Dask is a popular Python library for parallel computing. It includes, via dask-jobqueue the ability to launch sub tasks in HTCondor.

This document is intended to give hints as to how to use dask-jobqueue with the CERN setup, along with some current limitations.

Setting up DASK

It's recommended to refer to the upstream documentation but I will leave some basic tips here, in order that future sections of this doc make a little more sense.

Conda can be used to create a python installation with the correct utilities needed for dask. In my case, my $HOME is in afs but I wanted my installation in eos. My ~/.condarc looked like this:

channels:
  - conda-forge
  - bioconda
  - defaults

pkgs_dirs:
  - /eos/user/b/bejones/conda
You can create conda environments as required.

[bejones@lxplus778 ~]$ conda-env list
# conda environments:
#
                         /eos/user/b/bejones/dask
base                  *  /usr

In my case I will activate via the path

[bejones@lxplus778 ~]$ conda activate /eos/user/b/bejones/dask
(/eos/user/b/bejones/dask) [bejones@lxplus778 ~]$

The following packages will be needed as a minimum:

$ conda install dask dask-jobqueue

Running jobs

The way dask-jobqueue works is that it submit jobs via condor that then call back to a scheduler that the initiating code is running. It currently requires a shared filesystem to communicate. What this means for us is that python code running on lxplus needs to open a known port, and that there are no firewalls blocking that port when workers call back to perform work.

Here therefore is a toy example to demonstrate the mechanics:

#!/usr/bin/env python

from distributed import Client
from dask_jobqueue import HTCondorCluster
import socket

def hname():
    import socket
    return socket.gethostname()

def main():
    n_port = 8786
    with HTCondorCluster(
            cores=1,
            memory='2000MB',
            disk='1000MB',
            death_timeout = '60',
            nanny = False,
            scheduler_options={
                'port': n_port,
                'host': socket.gethostname()
                },
            job_extra={
                'log': 'dask_job_output.log',
                'output': 'dask_job_output.out',
                'error': 'dask_job_output.err',
                'should_transfer_files': 'Yes',
                'when_to_transfer_output': 'ON_EXIT',
                '+JobFlavour': '"tomorrow"',
                },
            extra = ['--worker-port 10000:10100']
            ) as cluster:
        print(cluster.job_script())
        with Client(cluster) as client:
            futures = []
            cluster.scale(4)
            for i in range(4):
              f = client.submit(hname)
              futures.append(f)
            print('Result is {}'.format(client.gather(futures)))

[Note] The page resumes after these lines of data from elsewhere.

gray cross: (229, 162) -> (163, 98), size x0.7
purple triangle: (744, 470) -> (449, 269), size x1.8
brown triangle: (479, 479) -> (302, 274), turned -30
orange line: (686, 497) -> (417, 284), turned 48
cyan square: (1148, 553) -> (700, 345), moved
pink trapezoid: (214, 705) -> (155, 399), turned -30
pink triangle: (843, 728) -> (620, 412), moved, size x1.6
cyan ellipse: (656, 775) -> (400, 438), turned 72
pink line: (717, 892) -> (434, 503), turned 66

if __name__ == '__main__':
    main()

It's important to note a few things. Firstly the python interpreter in the shebang only works if you're running from an activated conda env. Otherwise it would need a conda path to the binary, ie /eos/user/b/bejones/conda/bin/python in my case.

The third is that despite the fact that in CERN we fiddle around with resource requirements to force 1 core == 2Gib RAM == 20GiB disk, dask does not know this, and requires you to say something that it will turn into a condor submit file.

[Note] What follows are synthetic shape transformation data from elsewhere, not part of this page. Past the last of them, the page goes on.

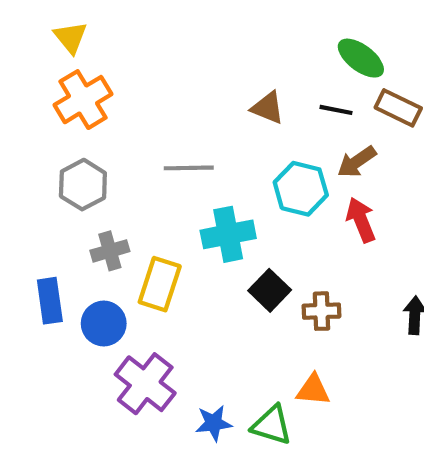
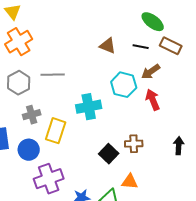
gray line: (189, 168) -> (53, 75), moved
black square: (270, 290) -> (109, 154), moved
purple cross: (145, 384) -> (49, 179), turned 32

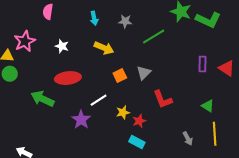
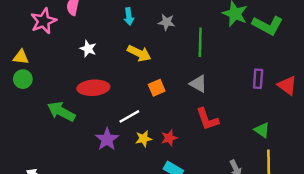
green line: (154, 36) -> (200, 42), turned -60
pink star: (25, 41) -> (43, 21), moved
gray triangle: (144, 73) -> (198, 84), moved, turned -49
yellow star: (123, 112) -> (144, 139), moved
red star: (139, 121) -> (169, 138), moved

Thirdly, it's important for here to include those extra fields such as +JobFlavour

Finally, and importantly, the current setup means that the port 8786 is required so only one Dask client is possible per lxplus node. We should be able to improve that, but for now if there's a port collision, try a different node... For the workers, a port range has been defined: 10000:10100 which should help avoid collisions when jobs are scheduled on the same workers.